Suhartono bersama karyanya 'Taman Laut'.

JEPARA (SUARABARU.ID)- Tidak berlebihan jika Kota Jepara dinobatkan sebagai the world carving center atau pusat ukir dunia. Karya para seniman ukir Jepara yang masyhur dengan keindahannya, kehalusannya, telah diakui oleh dunia sejak berabad-abad lalu.

Kepada suarabaru.id menceritakan proses mengukir karya.

Salah satu maestro ukir Jepara yang saat ini sedang menjadi buah bibir adalah Suhartono. Karya relief dengan judul ‘Perang Jawa’ mampu tembus di harga 50 juta. Sebuah pencapaian yang luar biasa di tengah pesimisme akan bangkitnya seni ukir di Jepara yang mulai surut.

Rumah sederhana di Gang Muara, Kelurahan Demaan, Kabupaten Jepara, penuh dengan bakalan atau bahan kayu yang baru dimulai untuk membuat karya. Suarabaru.id datang saat sang empu ukir tersebut sedang mengasah seperangkat alat memahat.

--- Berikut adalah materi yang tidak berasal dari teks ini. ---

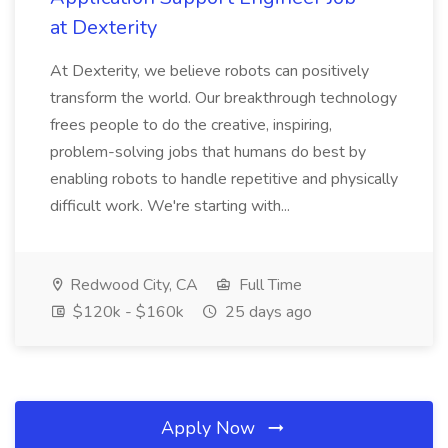
at Dexterity
At Dexterity, we believe robots can positively
transform the world. Our breakthrough technology
frees people to do the creative, inspiring,
problem-solving jobs that humans do best by
enabling robots to handle repetitive and physically
difficult work. We're starting with...
Redwood City, CA
Full Time
$120k - $160k
25 days ago
Apply Now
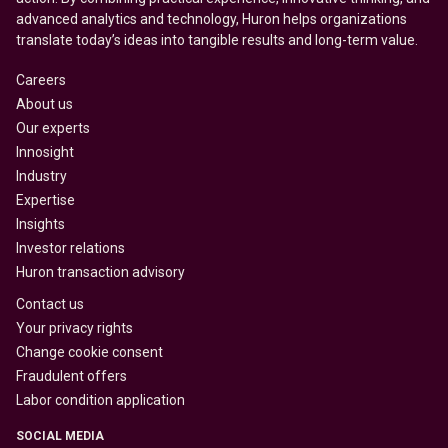
advanced analytics and technology, Huron helps organizations
translate today’s ideas into tangible results and long-term value.
Careers
About us
Our experts
Innosight
Industry
Expertise
Insights
Investor relations
Huron transaction advisory
Contact us
Your privacy rights
Change cookie consent
Fraudulent offers
Labor condition application
SOCIAL MEDIA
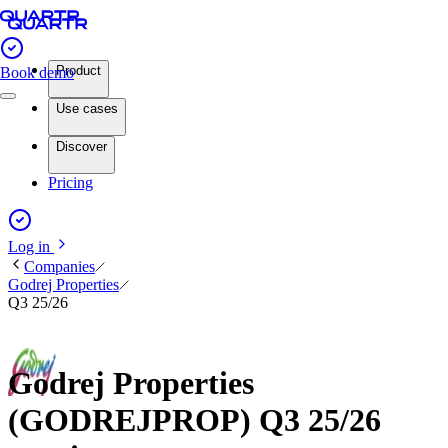
Product
Book demo
Use cases
Discover
Pricing
Log in
Companies
Godrej Properties
Q3 25/26
Godrej Properties
(GODREJPROP) Q3 25/26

BACA JUGA: Relief ‘Perang Jawa’ Masterpiece Seniman Ukir Jepara, Dibanderol sampai 75 Juta

Tampak alat pahat berupa penilet, kol, penguku, coret, tertata rapi di antara ukiran relief yang masih dalam proses. Dibantu dengan kaca pembesar, Suhartono saat ini sedang menyelesaikan relief sangkar burung dengan judul “Karno Tanding”. Sebuah relief yang tidak kalah dengan ‘Perang Jawa’. Halus, detail, dan rumit!

Seperangkat alat pahat di sebuah karya ‘Karno Tanding’.

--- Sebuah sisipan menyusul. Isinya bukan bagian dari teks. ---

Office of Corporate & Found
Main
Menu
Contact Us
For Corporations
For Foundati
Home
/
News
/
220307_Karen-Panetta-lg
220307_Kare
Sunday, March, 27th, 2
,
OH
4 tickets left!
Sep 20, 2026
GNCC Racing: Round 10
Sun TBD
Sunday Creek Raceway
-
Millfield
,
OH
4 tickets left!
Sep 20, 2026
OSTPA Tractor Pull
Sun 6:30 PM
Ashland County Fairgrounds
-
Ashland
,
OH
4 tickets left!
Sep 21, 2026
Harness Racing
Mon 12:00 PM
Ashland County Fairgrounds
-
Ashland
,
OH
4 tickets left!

Siapa sangka, pria sederhana yang sehari-hari ikut membantu istrinya menjual nasi bungkus ini sudah lama dikenal di antara seniman-seniman Yogyakarta.

“Tahun 2018 saya didatangi Pak Timbul (Prof. Dr. Drs. Timbul Raharjo, M.Hum. adalah seniman, pengusaha, dan akademisi Indonesia yang merupakan mantan Rektor Institut Seni Indonesia Yogyakarta) untuk diminta mengikuti pameran UNDAGI #2″ ujarnya memulai obrolan, Rabu (26/3/2025).

Pameran Undagi #2 adalah pameran seni kriya yang diselenggarakan pada 9–13 Mei 2018 di Taman Budaya Yogyakarta. Pameran ini merupakan kegiatan dari Direktorat Kesenian, Direktorat Jenderal Kebudayaan, Kementerian Pendidikan dan Kebudayaan.

“Saya tidak menyangka akan didatangi seorang seniman besar, dan diminta untuk ikut pameran di Yogyakarta”, kenang Suhartono saat dirinya pertama kali bertemu Alm. Timbul Raharjo.

“Saat itu saya masih ragu, karya apa yang akan saya tampilkan. Sedangkan pameran Undagi #2 merupakan pameran para mestro”, lanjutnya.

Dari kenekatannya itulah Suhartono membawa sebuah relief yang belum sepenuhnya jadi. Meskipun belum sempurna, relief berjudul Taman Laut itu luar biasa detil dan halus saat suarabaru.id diizinkan untuk memfoto karya yang telah lama tersimpan ini.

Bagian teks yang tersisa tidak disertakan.